I arrange to meet Holaus up at the race centre then head outside the hotel and make for the Shuswap Chair. Coaches have set a turny super-G course on OSV. Today is equipment testing day—trying out skis and boot combinations, ski boot cants and wax— and is therefore as much about the ski techs as it is about the skiers. The atmosphere is laid-back and I’m able to talk my way onto OSV, duck under the rope and ski down for a course inspection. Halfway to the bottom I skid to a stop next to Kurt Mayr, one of a phalanx of coaches positioned at intervals along the?course. Mayr shares Holaus’s appreciation of the training conditions at Sun Peaks: better snow than the Alps and an exclusivity that gives the team the luxury of staying extremely focused while their competitors face the distractions of home. Even the U.S. came up short for the Austrians in terms of providing an ideal venue for early-season training.

“We used to train at Beaver Creek in Colorado, but it was too busy,” Mayr says. “We’d have only between 9:00 and 11:00 a.m. to train and if it snowed we’d miss our training session. Here we have the whole run to ourselves and all day to use it. It’s perfect.”
This season, Mayr says, snow conditions have been perfect. Cold temperatures have allowed Kevin Bendick, Sun Peaks’s outside operations director, and his team to groom OSV into just the kind of steel-hard snow that racers love but most of us would want crampons and an ice axe to negotiate.

Mayr’s radio crackles. The first racer is up. Seconds later a skier in skin-tight red and white carves over a buffed roll then roars past, her body cutting like a juggernaut through the November air. I’m told this is Austrian veteran and elder stateswoman Renate Goetschl. Anytime you can get this close to World Cup-caliber? skiers on-course, the sheer power and strength are breathtaking. There are no chattering skis, no nervous speed-checking, just one seamless arc after another as the force of gravity is harnessed by the body and transmitted invisibly through the muscle fibres. If it weren’t for the sound of steel edges cutting hard snow, you would think they were flying above the snow, jet-powered. A few more skiers roar past at 30-second intervals, among them downhill specialist and Olympic medal hopeful Andrea Fischbacher. At the bottom of the course where OSV converges with the 5 Mile, ski techs commiserate over skis, boots and bindings, like scientists in white lab coats. A few more skiers rip the course, disguised in racing suits, helmets and goggles. Then Holaus sails past, long blond hair flowing out of her helmet. I catch up with her at the bottom of the course.

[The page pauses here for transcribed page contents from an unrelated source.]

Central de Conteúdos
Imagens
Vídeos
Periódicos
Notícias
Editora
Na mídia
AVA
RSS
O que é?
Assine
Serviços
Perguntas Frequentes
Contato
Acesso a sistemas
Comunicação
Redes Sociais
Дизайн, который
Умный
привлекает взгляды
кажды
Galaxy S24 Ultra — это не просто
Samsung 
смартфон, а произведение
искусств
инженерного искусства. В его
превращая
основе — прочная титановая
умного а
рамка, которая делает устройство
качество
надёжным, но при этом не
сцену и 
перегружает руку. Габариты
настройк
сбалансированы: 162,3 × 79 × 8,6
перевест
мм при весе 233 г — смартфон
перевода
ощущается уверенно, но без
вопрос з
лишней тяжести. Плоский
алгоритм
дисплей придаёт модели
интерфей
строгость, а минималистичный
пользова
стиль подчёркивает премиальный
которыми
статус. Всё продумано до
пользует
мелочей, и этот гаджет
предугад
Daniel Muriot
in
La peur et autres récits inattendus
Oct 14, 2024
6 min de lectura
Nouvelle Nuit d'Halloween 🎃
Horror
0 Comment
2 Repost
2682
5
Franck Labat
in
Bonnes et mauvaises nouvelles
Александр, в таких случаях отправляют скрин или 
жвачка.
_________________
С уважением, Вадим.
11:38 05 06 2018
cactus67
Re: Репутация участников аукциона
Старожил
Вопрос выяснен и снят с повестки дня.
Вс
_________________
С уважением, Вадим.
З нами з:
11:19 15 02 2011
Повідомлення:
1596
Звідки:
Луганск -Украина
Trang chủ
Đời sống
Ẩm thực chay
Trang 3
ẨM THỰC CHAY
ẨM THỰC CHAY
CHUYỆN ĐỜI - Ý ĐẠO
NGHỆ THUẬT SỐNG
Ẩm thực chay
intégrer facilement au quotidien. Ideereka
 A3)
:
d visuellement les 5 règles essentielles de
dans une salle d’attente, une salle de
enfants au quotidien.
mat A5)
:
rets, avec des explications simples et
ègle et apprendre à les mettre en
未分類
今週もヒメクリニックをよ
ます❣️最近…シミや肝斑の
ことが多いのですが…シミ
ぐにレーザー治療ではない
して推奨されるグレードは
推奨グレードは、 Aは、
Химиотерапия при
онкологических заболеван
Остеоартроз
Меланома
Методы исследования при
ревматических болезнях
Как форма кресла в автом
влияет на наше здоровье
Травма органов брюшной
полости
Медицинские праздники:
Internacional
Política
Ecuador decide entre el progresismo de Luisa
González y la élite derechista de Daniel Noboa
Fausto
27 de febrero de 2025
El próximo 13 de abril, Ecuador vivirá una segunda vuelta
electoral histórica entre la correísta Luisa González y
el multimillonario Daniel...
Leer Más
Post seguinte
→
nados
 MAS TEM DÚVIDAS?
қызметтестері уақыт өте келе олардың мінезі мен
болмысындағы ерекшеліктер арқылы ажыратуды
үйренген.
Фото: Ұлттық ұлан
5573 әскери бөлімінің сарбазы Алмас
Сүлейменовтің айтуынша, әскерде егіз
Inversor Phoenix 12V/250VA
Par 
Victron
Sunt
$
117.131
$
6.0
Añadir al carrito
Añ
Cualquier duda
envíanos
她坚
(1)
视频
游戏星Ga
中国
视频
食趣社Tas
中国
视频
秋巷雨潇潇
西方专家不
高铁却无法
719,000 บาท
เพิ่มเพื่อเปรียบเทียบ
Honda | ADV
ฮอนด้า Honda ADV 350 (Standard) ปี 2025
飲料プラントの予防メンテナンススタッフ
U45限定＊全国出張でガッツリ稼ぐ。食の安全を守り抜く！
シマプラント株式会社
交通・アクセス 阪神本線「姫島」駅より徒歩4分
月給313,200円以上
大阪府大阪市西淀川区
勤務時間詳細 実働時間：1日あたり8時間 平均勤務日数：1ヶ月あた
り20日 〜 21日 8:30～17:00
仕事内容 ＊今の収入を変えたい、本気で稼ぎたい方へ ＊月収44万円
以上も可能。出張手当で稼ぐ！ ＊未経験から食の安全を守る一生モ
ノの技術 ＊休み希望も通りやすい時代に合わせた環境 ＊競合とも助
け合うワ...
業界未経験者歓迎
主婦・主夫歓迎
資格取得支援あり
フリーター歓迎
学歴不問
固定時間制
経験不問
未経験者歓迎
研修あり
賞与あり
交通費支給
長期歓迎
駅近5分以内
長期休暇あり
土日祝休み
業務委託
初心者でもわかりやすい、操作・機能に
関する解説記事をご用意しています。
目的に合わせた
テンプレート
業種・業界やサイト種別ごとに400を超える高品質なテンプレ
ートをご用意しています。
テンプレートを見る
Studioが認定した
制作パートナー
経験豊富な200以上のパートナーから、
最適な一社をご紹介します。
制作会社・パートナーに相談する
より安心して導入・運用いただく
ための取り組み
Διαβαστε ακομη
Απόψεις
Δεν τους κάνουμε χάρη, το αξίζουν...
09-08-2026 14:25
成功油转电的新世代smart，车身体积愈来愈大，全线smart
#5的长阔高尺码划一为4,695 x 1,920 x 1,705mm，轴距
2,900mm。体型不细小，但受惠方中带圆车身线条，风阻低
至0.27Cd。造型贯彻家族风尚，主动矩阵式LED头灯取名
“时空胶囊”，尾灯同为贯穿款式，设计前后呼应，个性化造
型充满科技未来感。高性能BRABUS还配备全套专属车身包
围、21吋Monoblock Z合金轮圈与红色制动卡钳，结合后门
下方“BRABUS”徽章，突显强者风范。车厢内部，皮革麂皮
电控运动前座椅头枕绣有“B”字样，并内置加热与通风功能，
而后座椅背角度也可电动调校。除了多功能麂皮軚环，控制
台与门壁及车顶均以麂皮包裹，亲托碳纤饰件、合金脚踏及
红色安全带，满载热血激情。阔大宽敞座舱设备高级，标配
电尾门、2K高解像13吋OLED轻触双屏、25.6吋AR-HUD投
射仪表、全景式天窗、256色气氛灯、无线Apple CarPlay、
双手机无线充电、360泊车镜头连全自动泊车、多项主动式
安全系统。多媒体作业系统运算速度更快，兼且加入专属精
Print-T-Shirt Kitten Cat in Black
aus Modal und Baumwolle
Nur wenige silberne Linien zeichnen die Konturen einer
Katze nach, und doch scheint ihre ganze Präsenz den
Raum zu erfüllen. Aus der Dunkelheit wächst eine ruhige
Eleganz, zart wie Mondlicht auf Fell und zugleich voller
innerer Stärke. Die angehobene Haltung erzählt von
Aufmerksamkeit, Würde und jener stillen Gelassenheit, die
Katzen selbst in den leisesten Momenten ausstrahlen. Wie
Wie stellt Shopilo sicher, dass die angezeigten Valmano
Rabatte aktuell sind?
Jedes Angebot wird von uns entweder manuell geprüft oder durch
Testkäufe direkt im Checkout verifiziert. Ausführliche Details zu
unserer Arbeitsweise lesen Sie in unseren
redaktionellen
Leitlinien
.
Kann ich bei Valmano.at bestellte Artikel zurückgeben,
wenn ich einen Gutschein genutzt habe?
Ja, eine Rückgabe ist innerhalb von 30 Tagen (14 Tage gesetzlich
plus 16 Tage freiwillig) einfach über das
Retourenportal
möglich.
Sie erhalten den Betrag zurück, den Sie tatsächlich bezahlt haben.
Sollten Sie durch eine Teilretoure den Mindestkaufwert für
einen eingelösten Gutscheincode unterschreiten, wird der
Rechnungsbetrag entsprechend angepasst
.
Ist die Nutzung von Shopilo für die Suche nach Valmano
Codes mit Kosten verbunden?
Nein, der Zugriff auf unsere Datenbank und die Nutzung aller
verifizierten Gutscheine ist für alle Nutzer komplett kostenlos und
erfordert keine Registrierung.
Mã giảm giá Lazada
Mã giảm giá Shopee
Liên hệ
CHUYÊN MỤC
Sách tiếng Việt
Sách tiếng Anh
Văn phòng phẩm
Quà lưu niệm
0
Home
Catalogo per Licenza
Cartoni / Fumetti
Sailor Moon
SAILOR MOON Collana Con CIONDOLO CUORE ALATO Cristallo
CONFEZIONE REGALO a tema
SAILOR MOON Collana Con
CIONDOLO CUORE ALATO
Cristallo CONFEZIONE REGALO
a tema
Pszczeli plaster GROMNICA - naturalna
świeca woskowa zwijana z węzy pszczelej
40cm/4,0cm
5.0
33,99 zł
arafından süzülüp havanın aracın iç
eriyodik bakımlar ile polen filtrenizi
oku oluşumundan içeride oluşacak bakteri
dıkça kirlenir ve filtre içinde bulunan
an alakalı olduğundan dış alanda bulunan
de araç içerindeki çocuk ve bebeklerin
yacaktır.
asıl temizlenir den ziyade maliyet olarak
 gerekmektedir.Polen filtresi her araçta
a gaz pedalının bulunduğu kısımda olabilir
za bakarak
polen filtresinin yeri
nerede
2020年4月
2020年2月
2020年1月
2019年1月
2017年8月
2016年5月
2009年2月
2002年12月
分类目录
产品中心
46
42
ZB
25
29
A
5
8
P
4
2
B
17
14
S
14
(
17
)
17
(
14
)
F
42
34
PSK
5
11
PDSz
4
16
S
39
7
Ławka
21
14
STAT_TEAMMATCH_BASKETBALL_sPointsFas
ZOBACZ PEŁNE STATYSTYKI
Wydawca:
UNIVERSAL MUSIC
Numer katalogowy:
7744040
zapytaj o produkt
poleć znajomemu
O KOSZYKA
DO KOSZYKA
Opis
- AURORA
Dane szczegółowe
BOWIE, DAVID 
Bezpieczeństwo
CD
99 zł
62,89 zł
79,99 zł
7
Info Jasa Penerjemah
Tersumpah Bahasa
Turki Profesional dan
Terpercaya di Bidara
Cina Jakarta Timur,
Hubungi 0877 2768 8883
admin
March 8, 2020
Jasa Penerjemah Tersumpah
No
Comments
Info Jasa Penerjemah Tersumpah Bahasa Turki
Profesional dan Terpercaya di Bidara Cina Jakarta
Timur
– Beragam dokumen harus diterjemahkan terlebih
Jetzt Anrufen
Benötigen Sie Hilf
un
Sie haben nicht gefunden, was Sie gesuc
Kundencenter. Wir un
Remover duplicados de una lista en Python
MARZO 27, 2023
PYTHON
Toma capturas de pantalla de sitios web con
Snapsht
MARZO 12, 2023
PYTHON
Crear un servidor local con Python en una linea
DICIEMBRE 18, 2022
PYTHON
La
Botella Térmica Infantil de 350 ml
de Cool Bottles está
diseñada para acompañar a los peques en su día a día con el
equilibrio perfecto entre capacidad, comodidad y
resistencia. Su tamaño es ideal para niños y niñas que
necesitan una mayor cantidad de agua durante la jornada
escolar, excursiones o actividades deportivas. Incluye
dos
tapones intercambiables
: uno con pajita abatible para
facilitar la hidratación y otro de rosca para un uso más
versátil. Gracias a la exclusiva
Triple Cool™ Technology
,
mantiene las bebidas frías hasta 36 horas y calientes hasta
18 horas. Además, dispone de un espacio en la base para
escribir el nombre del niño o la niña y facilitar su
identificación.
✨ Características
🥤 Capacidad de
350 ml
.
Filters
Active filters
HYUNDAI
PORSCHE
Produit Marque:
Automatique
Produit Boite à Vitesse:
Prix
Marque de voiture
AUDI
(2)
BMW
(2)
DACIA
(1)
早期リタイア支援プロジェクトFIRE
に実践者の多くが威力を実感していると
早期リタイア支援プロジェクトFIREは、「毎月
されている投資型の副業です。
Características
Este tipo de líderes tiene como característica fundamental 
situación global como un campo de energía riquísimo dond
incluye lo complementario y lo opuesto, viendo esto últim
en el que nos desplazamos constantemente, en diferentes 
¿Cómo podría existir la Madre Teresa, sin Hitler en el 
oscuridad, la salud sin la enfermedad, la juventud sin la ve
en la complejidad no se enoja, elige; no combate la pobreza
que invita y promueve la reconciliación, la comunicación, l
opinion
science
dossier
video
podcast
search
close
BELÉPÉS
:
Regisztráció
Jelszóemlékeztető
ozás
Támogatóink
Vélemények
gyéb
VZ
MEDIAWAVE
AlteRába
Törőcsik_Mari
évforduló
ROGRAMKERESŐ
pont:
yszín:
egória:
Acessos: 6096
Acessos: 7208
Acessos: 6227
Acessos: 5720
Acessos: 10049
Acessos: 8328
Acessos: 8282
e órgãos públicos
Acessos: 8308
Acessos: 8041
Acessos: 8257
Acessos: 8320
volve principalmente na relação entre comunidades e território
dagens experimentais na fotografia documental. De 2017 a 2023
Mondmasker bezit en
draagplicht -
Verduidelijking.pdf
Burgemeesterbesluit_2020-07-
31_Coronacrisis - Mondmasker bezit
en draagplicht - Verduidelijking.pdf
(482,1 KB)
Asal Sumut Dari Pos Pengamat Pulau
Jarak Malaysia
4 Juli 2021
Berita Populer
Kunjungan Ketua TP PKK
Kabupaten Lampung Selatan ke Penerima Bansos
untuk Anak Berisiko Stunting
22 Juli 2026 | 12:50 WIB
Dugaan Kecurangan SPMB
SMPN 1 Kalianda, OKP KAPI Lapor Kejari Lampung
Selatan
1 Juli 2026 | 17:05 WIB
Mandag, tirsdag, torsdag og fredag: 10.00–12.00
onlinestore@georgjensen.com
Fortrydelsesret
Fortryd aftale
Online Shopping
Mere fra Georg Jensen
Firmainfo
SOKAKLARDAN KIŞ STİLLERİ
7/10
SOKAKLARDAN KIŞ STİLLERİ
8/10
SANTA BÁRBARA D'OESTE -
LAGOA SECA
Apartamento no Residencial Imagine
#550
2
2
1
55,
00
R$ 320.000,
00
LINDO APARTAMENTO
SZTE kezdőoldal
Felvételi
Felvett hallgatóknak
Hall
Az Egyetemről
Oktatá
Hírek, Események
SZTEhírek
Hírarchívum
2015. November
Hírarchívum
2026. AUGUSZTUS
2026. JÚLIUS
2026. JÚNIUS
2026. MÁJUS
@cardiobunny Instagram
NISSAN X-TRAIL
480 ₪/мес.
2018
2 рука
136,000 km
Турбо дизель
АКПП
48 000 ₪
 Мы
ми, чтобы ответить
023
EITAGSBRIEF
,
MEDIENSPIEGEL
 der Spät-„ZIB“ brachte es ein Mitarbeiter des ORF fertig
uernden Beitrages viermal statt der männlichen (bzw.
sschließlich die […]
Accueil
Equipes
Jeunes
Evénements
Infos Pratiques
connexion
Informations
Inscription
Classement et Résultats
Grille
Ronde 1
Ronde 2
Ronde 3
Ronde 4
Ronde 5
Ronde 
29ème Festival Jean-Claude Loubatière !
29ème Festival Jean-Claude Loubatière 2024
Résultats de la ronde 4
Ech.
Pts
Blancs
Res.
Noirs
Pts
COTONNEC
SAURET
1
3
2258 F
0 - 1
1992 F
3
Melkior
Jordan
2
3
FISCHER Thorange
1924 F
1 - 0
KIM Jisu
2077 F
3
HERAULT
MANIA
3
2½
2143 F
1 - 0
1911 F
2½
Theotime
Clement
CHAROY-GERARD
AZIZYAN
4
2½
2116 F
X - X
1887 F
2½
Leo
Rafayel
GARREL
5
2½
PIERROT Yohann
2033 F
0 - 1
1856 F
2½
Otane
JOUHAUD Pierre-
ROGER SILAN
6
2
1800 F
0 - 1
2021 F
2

“I love speed,” she tells me while getting on the chair, as if it’s not already obvious. When Holaus goes skiing for fun back home in the Alps, she heads off-piste. Ripping around at the resorts with her racing buddies is simply dangerous, she says with a laugh—they go too fast and the people crowding the slopes are like canned sardines and move too slowly. “Next year I want to try heli-skiing in Alaska,” she says.

Holaus allows herself this brief moment of daydreaming about more frivolous pursuits on skis. From now, through the 2010 Games and until the end of April, it will be all business. Today concludes the Austrian’s seasonal tenure at Sun Peaks. Tomorrow Holaus and? her teammates will check out of their home away from home at Sun Peaks—the technical specialists bound for Aspen, the downhill and? super-G racers headed to Lake Louise. With the Austrians gone, the Nancy Greene International Race Centre and OSV will return to local ski clubs. Whether or not they’ll be back next November for another round of early-season training remains to be seen. If they do return, it will suit racers like Holaus just fine.

SP racer 2, photo by Adam Stein
Photo by Adam Stein

AUSTRIANS TO WATCH

These days the Austrians are in touch with the powerful Swiss team. The Austrian men definitely have speed. Michael Walchhofer and Klaus Kroell are currently ranked 1st and 2nd in downhill, while technical specialist Benjamin Raich is 2nd in overall points with well-rounded results in slalom, GS, super-G and downhill.

Kathrin Zettel leads the Austrian women with a 4th overall ranking, propelled by podium finishes in both slalom and GS.? Elisabeth Goergl isn’t far behind at 8th in total points and 4th in?GS. Meanwhile, Andrea Fischbacher leads the way in downhill with a firm grip on 2nd spot and a 10th overall ranking.